### Prompt
The response must consist of each line in the listing that has the word "para" in it.
_____
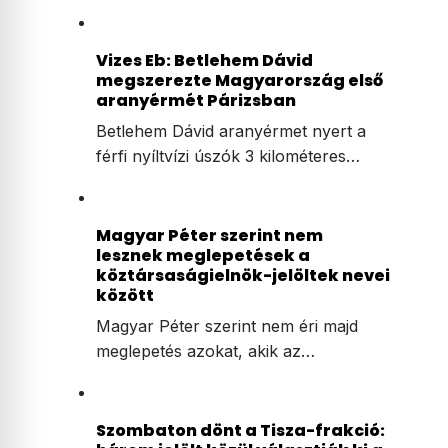
Azahriah, Beton.Hofi és a hazai
zenei élet legnagyobb nevei
állnak össze egyetlen estére
Egészen különleges koncerttel készül
a Sziget Fesztivál augusztus 9-én: a…
Vizes Eb: Betlehem Dávid
megszerezte Magyarország első
aranyérmét Párizsban
Betlehem Dávid aranyérmet nyert a
férfi nyíltvízi úszók 3 kilométeres…
Magyar Péter szerint nem
lesznek meglepetések a
köztársaságielnök-jelöltek nevei
között
Magyar Péter szerint nem éri majd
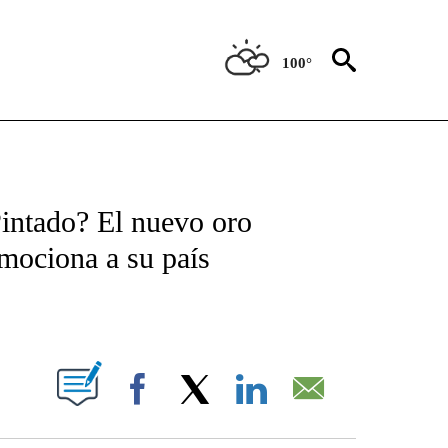
100°
TIFICATIONS ABOUT NEW PAGES ON "CNN - SPANISH".
Pintado? El nuevo oro
emociona a su país
ABOUT NEW PAGES ON "".
Facebook
X
LinkedIn
Email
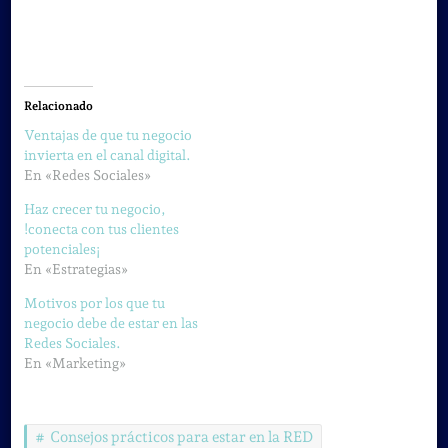
Relacionado
Ventajas de que tu negocio
invierta en el canal digital.
En «Redes Sociales»
Haz crecer tu negocio,
!conecta con tus clientes
potenciales¡
En «Estrategias»
Motivos por los que tu
negocio debe de estar en las
Redes Sociales.
En «Marketing»
Consejos prácticos para estar en la RED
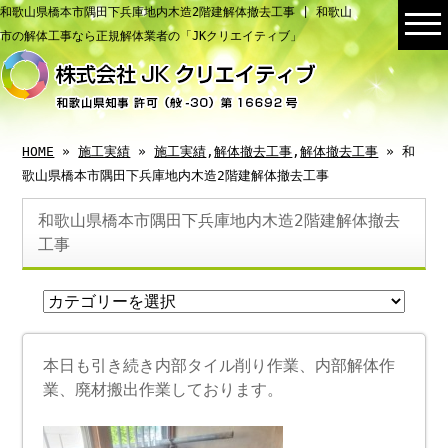
和歌山県橋本市隅田下兵庫地内木造2階建解体撤去工事 | 和歌山
市の解体工事なら正規解体業者の「JKクリエイティブ」
HOME
»
施工実績
»
施工実績
,
解体撤去工事
,
解体撤去工事
» 和
歌山県橋本市隅田下兵庫地内木造2階建解体撤去工事
和歌山県橋本市隅田下兵庫地内木造2階建解体撤去
工事
本日も引き続き内部タイル削り作業、内部解体作
業、廃材搬出作業しております。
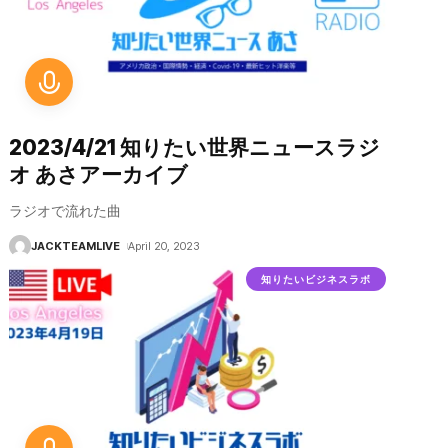
2023/4/21 知りたい世界ニュースラジ
オ あさアーカイブ
ラジオで流れた曲
JACKTEAMLIVE
April 20, 2023
知りたいビジネスラボ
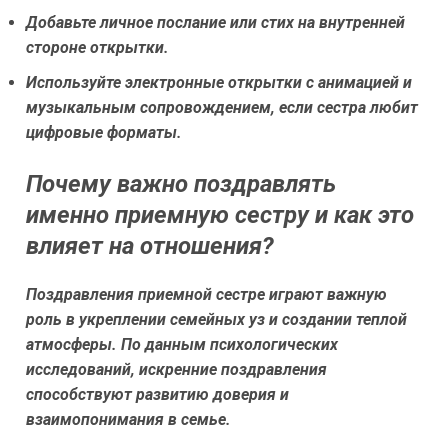
Добавьте личное послание или стих на внутренней
стороне открытки.
Используйте электронные открытки с анимацией и
музыкальным сопровождением, если сестра любит
цифровые форматы.
Почему важно поздравлять
именно приемную сестру и как это
влияет на отношения?
Поздравления приемной сестре играют важную
роль в укреплении семейных уз и создании теплой
атмосферы. По данным психологических
исследований, искренние поздравления
способствуют развитию доверия и
взаимопонимания в семье.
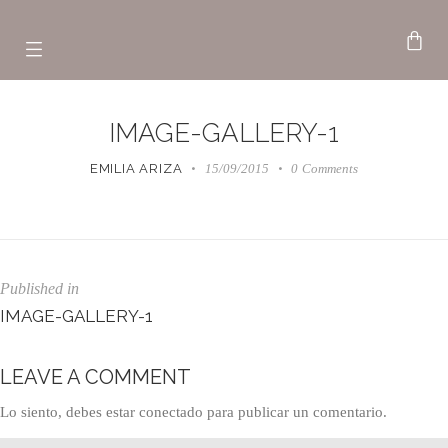
IMAGE-GALLERY-1
EMILIA ARIZA
15/09/2015
0
Comments
Published in
IMAGE-GALLERY-1
LEAVE A COMMENT
Lo siento, debes estar
conectado
para publicar un comentario.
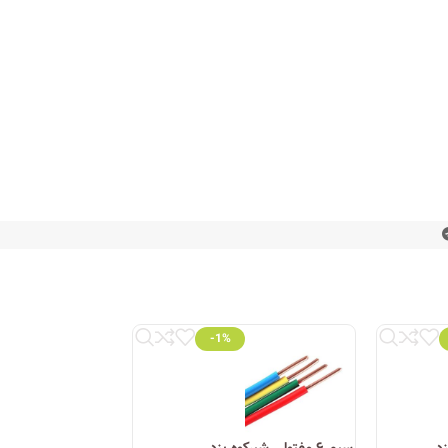
-1%
اه‌های تخصصی برق و روشنایی، محصولات این شرکت را با
گر به دنبال محصولی با کیفیت، استاندارد و با قیمت
سیم ۶ مفتولی شیرکوه یزد
سیم ۱ مفتولی شیرکوه یزد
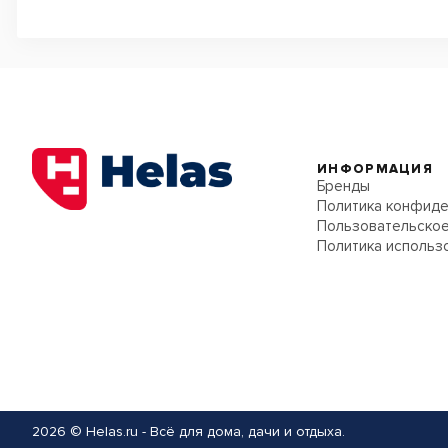
ИНФОРМАЦИЯ
Бренды
Политика конфиде
Пользовательское
Политика использ
2026 © Helas.ru - Всё для дома, дачи и отдыха.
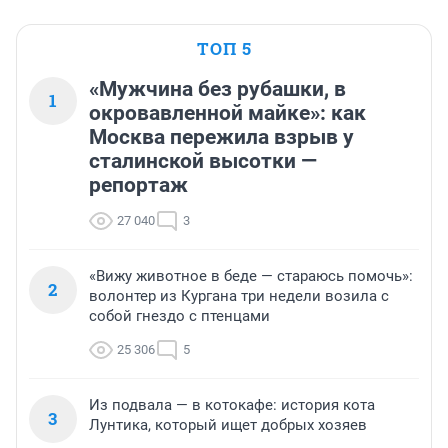
ТОП 5
«Мужчина без рубашки, в
1
окровавленной майке»: как
Москва пережила взрыв у
сталинской высотки —
репортаж
27 040
3
«Вижу животное в беде — стараюсь помочь»:
2
волонтер из Кургана три недели возила с
собой гнездо с птенцами
25 306
5
Из подвала — в котокафе: история кота
3
Лунтика, который ищет добрых хозяев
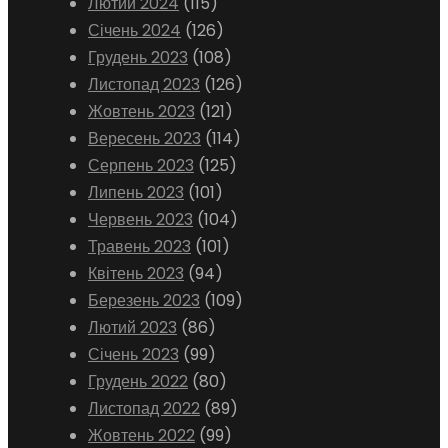
Лютий 2024
(115)
Січень 2024
(126)
Грудень 2023
(108)
Листопад 2023
(126)
Жовтень 2023
(121)
Вересень 2023
(114)
Серпень 2023
(125)
Липень 2023
(101)
Червень 2023
(104)
Травень 2023
(101)
Квітень 2023
(94)
Березень 2023
(109)
Лютий 2023
(86)
Січень 2023
(99)
Грудень 2022
(80)
Листопад 2022
(89)
Жовтень 2022
(99)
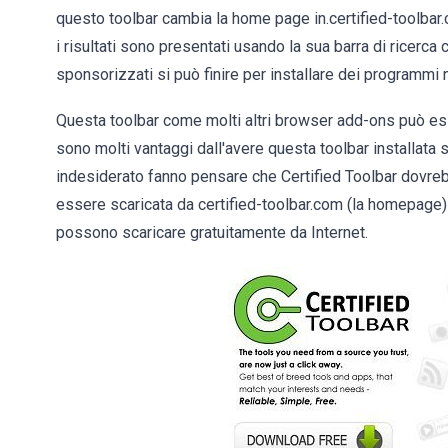
questo toolbar cambia la home page in.certified-toolbar.c
i risultati sono presentati usando la sua barra di ricerca co
sponsorizzati si può finire per installare dei programmi
Questa toolbar come molti altri browser add-ons può e
sono molti vantaggi dall'avere questa toolbar installata s
indesiderato fanno pensare che Certified Toolbar dovreb
essere scaricata da certified-toolbar.com (la homepage
possono scaricare gratuitamente da Internet.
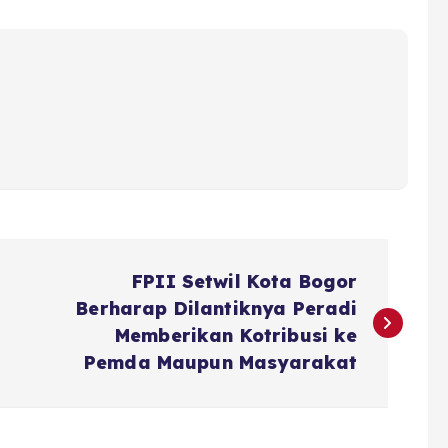
FPII Setwil Kota Bogor
Berharap Dilantiknya Peradi
Memberikan Kotribusi ke
Pemda Maupun Masyarakat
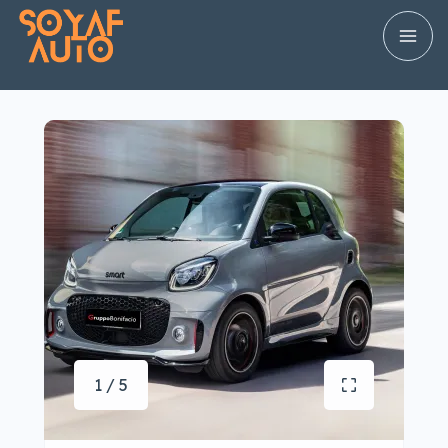
1 / 5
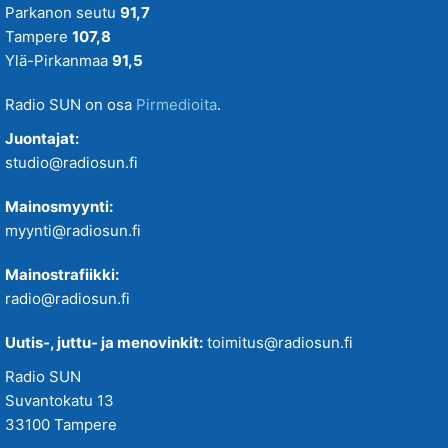
Parkanon seutu
91,7
Tampere
107,8
Ylä-Pirkanmaa
91,5
Radio SUN on osa
Pirmedioita
.
Juontajat:
studio@radiosun.fi
Mainosmyynti:
myynti@radiosun.fi
Mainostrafiikki:
radio@radiosun.fi
Uutis-, juttu- ja menovinkit:
toimitus@radiosun.fi
Radio SUN
Suvantokatu 13
33100 Tampere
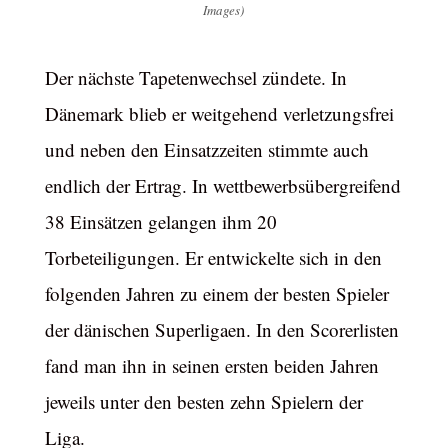
Images)
Der nächste Tapetenwechsel zündete. In
Dänemark blieb er weitgehend verletzungsfrei
und neben den Einsatzzeiten stimmte auch
endlich der Ertrag. In wettbewerbsübergreifend
38 Einsätzen gelangen ihm 20
Torbeteiligungen. Er entwickelte sich in den
folgenden Jahren zu einem der besten Spieler
der dänischen Superligaen. In den Scorerlisten
fand man ihn in seinen ersten beiden Jahren
jeweils unter den besten zehn Spielern der
Liga.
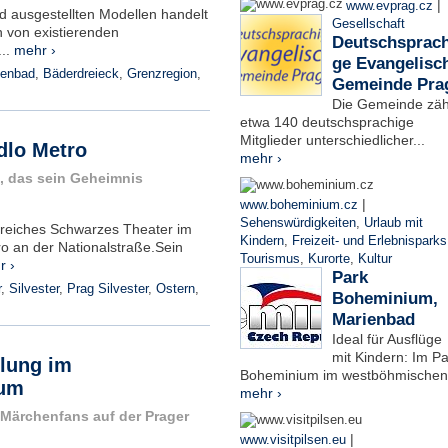
|
www.evprag.cz
 ausgestellten Modellen handelt
Gesellschaft
 von existierenden
Deutschsprach
..
mehr ›
ge Evangelisc
ienbad
,
Bäderdreieck
,
Grenzregion
,
Gemeinde Pra
Die Gemeinde zäh
etwa 140 deutschsprachige
Mitglieder unterschiedlicher...
dlo Metro
mehr ›
g, das sein Geheimnis
|
www.boheminium.cz
Sehenswürdigkeiten
,
Urlaub mit
nsreiches Schwarzes Theater im
Kindern
,
Freizeit- und Erlebnisparks
o an der Nationalstraße.Sein
Tourismus
,
Kurorte
,
Kultur
r ›
Park
r
,
Silvester
,
Prag Silvester
,
Ostern
,
Boheminium,
Marienbad
Ideal für Ausflüge
mit Kindern: Im Pa
lung im
Boheminium im westböhmischen.
eum
mehr ›
 Märchenfans auf der Prager
|
www.visitpilsen.eu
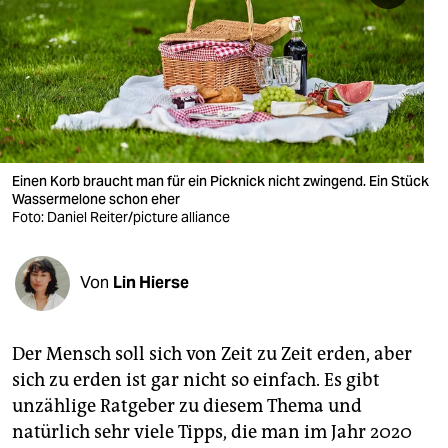
berlin
nord
wahrheit
verlag
verlag
Einen Korb braucht man für ein Picknick nicht zwingend. Ein Stück
Wassermelone schon eher
veranstaltungen
Foto: Daniel Reiter/picture alliance
shop
Von
Lin Hierse
fragen & hilfe
unterstützen
Der Mensch soll sich von Zeit zu Zeit erden, aber
abo
sich zu erden ist gar nicht so einfach. Es gibt
unzählige Ratgeber zu diesem Thema und
genossenschaft
natürlich sehr viele Tipps, die man im Jahr 2020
_____
### Exercise output
Consejos prácticos para estar en la RED
para publicar un comentario.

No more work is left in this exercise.